Basically, my boss at my internship summed it up this morning when she looked at me and said, "You're really having a month or two."
Yeah. That is for damn sure. But while I have been going through a difficult time lately, I'd be remiss if I didn't mention how during this time, I've also had the unwavering support of some pretty kickass friends up here in Chicago. Without that support, I'd be pretty lost. I have some major decisions I need to make in the next month. My lease is ending, my job situation is beyond pathetic, and everyday is a constant battle against myself. By that I mean, I can really be my own worst enemy. Beating myself up for stupid decisions I've made (and I've made a lot of them, both financially and personally). Questioning myself. Doubting myself. Worrying about what everyone else thinks.

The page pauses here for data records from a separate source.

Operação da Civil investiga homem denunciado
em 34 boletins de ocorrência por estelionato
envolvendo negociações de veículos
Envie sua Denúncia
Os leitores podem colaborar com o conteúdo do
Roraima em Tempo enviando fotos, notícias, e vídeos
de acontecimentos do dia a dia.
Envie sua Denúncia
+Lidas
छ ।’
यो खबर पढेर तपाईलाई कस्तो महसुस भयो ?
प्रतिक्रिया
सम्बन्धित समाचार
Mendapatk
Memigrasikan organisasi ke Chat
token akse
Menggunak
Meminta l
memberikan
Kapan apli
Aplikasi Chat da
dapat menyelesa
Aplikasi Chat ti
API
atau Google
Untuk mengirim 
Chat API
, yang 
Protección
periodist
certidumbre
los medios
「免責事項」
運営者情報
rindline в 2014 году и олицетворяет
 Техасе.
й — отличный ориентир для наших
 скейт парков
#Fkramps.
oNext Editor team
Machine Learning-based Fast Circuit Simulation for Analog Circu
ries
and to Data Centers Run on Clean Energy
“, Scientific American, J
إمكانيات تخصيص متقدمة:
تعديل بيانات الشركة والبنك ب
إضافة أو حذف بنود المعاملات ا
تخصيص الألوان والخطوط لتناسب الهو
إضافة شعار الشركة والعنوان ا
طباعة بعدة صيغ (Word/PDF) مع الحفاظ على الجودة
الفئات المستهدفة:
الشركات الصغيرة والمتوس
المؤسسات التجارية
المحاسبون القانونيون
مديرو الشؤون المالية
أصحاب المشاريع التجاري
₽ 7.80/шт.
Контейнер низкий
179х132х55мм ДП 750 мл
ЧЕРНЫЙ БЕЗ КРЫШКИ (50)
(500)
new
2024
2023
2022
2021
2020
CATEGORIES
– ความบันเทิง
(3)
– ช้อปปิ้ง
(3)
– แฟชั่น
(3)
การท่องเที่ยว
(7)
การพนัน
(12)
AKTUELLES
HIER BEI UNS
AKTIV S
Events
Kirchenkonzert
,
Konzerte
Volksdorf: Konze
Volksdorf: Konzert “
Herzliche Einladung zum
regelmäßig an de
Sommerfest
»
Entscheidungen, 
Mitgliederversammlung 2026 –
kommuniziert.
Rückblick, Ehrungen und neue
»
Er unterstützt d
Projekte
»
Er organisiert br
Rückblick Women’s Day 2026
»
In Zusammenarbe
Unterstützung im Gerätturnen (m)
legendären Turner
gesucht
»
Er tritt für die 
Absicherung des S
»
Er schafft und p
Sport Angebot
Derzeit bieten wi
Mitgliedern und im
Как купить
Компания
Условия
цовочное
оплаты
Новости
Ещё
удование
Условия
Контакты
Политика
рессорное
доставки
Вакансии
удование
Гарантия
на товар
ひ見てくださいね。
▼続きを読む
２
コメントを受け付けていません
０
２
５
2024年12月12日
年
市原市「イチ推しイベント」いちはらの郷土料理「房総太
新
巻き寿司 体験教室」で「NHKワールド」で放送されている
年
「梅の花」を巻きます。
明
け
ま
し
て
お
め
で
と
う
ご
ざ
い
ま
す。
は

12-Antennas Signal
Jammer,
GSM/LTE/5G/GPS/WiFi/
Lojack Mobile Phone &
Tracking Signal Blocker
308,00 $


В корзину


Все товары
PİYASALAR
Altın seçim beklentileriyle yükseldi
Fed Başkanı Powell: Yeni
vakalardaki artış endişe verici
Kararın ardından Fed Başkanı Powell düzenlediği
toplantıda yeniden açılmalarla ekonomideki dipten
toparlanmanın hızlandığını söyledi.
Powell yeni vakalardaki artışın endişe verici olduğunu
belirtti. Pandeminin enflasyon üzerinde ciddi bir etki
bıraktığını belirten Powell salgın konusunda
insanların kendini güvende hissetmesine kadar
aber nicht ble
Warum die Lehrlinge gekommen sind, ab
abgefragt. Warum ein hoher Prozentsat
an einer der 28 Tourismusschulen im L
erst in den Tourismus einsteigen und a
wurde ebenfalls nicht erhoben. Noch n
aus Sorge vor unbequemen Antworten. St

Enough is enough, I tell myself. Just. Stop.
It's hard to do that, though. And even harder to recognize all the wonderful things that have happened in the last couple years, in spite of—and because of—decisions I've made. Sometimes (okay, many times), I feel like a big fat failure because I've been waiting tables, barely scraping by, and interning for the last two years. But yesterday I caught myself giving a friend advice about whether or not to go to school, and I realized everything I was telling him, I also needed to tell myself. Things like: You're living your life. You're not a failure. Do what YOU want to do. Do it on your own terms.
I'm 26 today. It's about damn time I learned how to take my own advice before I dish it out to others. So tonight, when I'm out celebrating with some amazing friends, I'm not going to be sad. I'm not going to worry. I have quit jobs, and I've found new ones. I've been lonely, and I've been surrounded by friends.
Recently, a really important relationship in my life ended, largely due to mistakes I've made. And yes, I'm sad. But I can either wallow in self-pity and regret over what I've done wrong, or I can wish him the best, hope he finds happiness, and know, deep in the pit of my gut, that even though I messed up, I loved him, and no one can take away all the wonderful moments we shared.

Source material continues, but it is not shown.